STORED DATA |
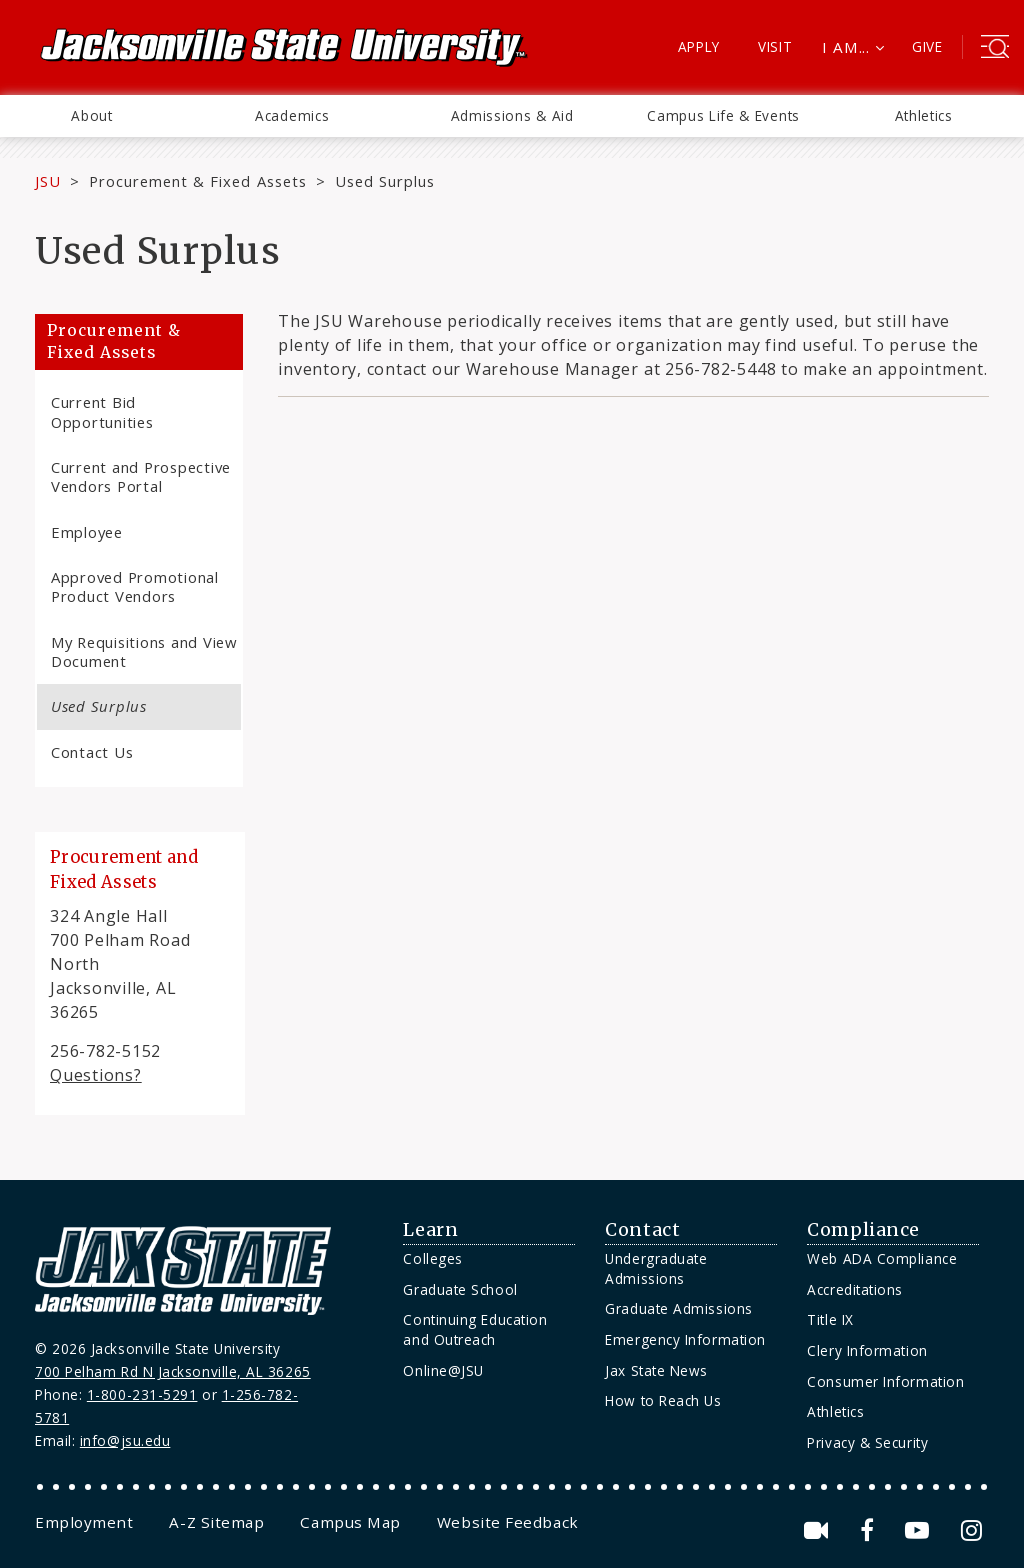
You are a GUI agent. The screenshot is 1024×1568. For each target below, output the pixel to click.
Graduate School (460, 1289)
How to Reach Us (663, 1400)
==
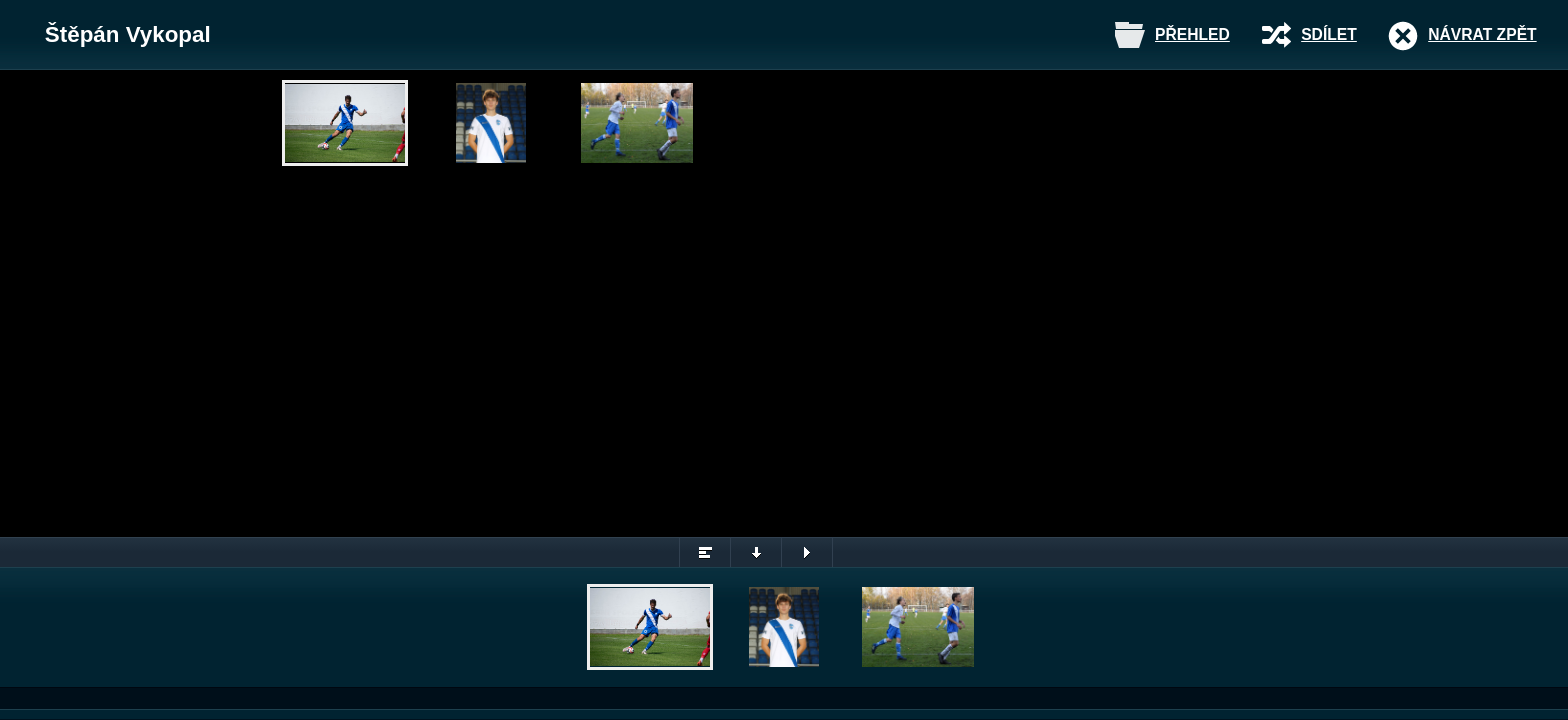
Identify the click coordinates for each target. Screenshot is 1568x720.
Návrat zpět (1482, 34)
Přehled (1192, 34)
--
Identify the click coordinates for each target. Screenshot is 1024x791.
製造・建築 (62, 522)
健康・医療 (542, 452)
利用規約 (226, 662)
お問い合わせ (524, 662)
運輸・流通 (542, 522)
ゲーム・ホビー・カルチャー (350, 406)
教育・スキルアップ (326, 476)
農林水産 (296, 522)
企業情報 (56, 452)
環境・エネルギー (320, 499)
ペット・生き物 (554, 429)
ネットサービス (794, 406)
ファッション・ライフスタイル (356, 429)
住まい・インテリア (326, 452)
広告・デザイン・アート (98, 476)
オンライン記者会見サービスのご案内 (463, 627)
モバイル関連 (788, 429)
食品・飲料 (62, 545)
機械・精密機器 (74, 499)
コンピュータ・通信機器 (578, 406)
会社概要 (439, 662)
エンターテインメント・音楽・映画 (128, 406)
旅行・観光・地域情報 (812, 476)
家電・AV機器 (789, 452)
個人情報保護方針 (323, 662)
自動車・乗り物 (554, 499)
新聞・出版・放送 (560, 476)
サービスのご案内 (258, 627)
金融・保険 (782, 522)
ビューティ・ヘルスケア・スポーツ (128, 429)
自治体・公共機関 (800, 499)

WHAT IS EXPECTED |
Would you print, exactly as written, every line above from the one holding "You are a GUI" through the one holding "How to Reach Us (663, 1400)", with both included and no other lines?

EXERCISE OUTPUT |
You are a GUI agent. The screenshot is 1024×1568. For each target below, output the pixel to click.
Graduate School (460, 1289)
How to Reach Us (663, 1400)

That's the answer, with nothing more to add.